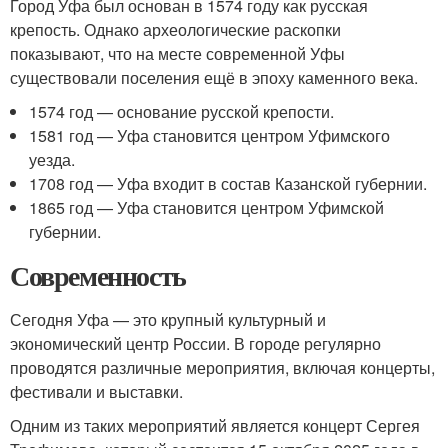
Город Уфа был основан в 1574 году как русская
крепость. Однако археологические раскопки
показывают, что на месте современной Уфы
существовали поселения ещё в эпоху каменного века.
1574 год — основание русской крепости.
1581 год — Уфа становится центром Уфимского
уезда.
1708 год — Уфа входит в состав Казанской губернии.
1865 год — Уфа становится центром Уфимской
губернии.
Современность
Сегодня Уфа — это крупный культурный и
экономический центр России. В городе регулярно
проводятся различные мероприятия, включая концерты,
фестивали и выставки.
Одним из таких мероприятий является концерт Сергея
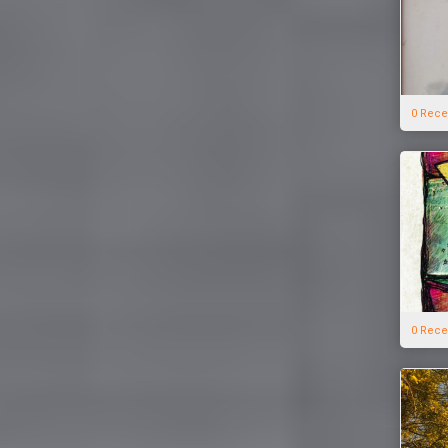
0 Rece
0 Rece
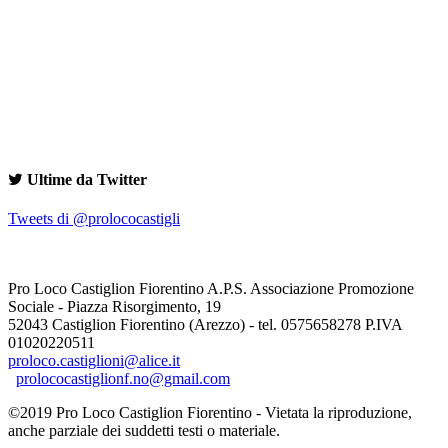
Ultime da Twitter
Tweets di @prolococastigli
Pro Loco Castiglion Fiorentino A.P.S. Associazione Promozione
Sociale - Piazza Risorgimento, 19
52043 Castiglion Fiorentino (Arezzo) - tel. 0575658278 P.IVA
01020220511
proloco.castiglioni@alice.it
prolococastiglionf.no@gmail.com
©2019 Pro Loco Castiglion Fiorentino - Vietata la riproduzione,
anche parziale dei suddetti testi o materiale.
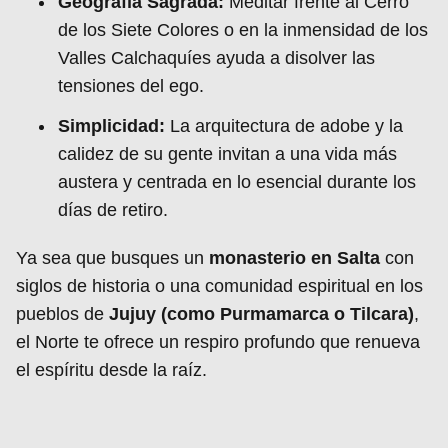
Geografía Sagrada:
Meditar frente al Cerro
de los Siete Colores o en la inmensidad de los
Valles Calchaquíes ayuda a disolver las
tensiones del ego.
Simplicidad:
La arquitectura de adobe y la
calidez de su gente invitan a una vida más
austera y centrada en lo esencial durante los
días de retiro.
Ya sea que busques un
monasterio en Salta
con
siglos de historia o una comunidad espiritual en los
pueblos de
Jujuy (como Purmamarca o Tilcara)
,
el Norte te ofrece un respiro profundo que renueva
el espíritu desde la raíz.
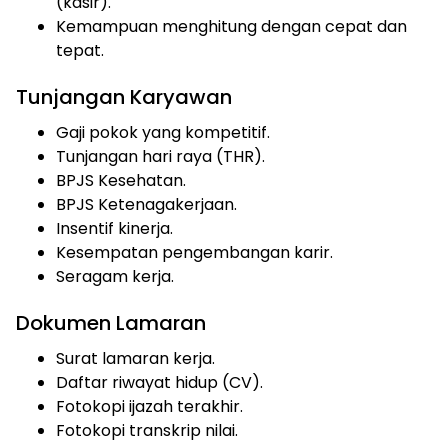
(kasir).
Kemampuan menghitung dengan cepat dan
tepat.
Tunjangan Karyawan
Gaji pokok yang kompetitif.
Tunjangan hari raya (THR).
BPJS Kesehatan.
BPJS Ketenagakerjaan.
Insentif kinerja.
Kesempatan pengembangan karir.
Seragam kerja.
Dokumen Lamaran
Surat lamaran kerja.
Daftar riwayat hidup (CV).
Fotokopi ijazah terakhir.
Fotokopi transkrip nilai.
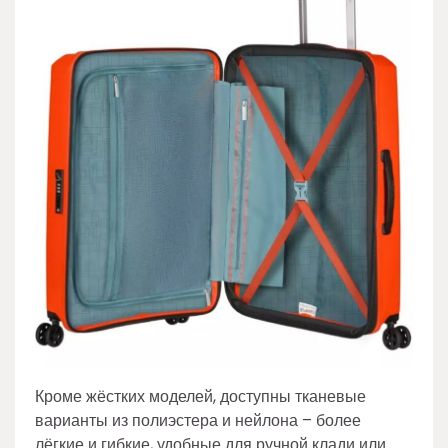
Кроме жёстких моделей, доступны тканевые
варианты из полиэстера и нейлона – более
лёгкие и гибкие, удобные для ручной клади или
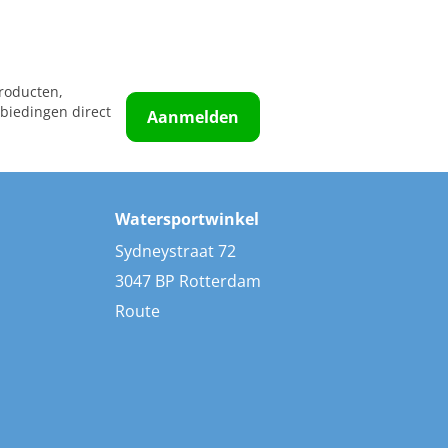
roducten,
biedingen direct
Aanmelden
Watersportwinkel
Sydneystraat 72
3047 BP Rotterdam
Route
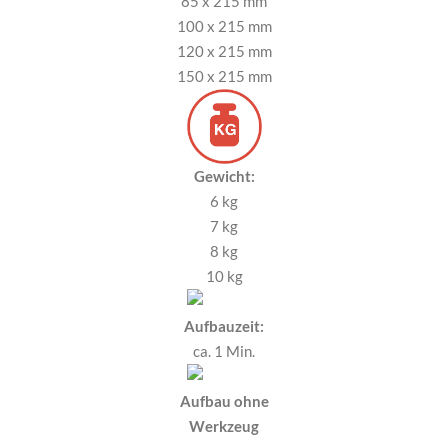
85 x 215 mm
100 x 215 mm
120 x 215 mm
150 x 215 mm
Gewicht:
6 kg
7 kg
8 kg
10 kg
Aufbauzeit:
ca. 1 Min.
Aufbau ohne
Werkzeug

# # #

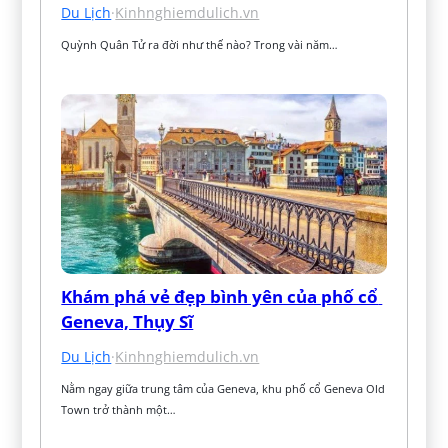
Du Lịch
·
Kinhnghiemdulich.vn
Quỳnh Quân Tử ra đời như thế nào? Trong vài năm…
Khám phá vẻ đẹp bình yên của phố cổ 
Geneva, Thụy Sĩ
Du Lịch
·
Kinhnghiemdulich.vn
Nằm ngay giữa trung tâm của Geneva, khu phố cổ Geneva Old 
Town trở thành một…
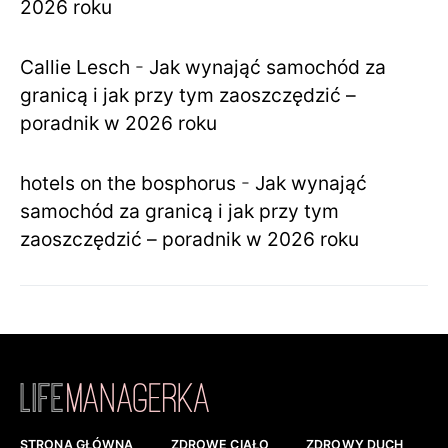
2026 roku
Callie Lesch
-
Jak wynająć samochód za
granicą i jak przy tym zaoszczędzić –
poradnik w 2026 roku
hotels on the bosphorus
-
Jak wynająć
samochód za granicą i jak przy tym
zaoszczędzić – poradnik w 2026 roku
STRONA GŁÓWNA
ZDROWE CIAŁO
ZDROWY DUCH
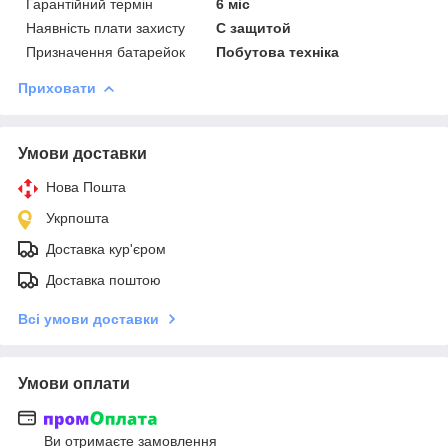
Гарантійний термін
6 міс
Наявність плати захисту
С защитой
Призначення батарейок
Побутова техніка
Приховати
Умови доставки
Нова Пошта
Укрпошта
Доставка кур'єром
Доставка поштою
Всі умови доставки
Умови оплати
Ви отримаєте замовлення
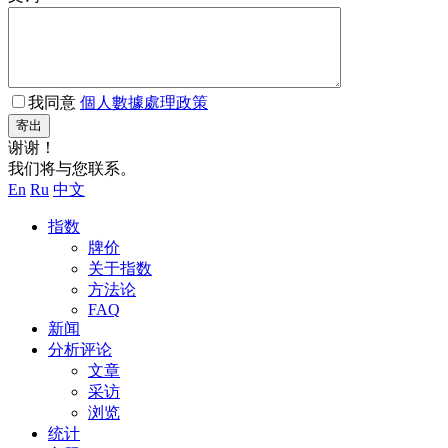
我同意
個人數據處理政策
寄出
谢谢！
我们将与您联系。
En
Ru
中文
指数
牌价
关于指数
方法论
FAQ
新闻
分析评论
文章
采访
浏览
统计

# # #

### Task prompt:
Scan the records for the word "samochód" and copy every line where it is found.

### Solution:
Jak wynająć samochód za
samochód za granicą i jak przy tym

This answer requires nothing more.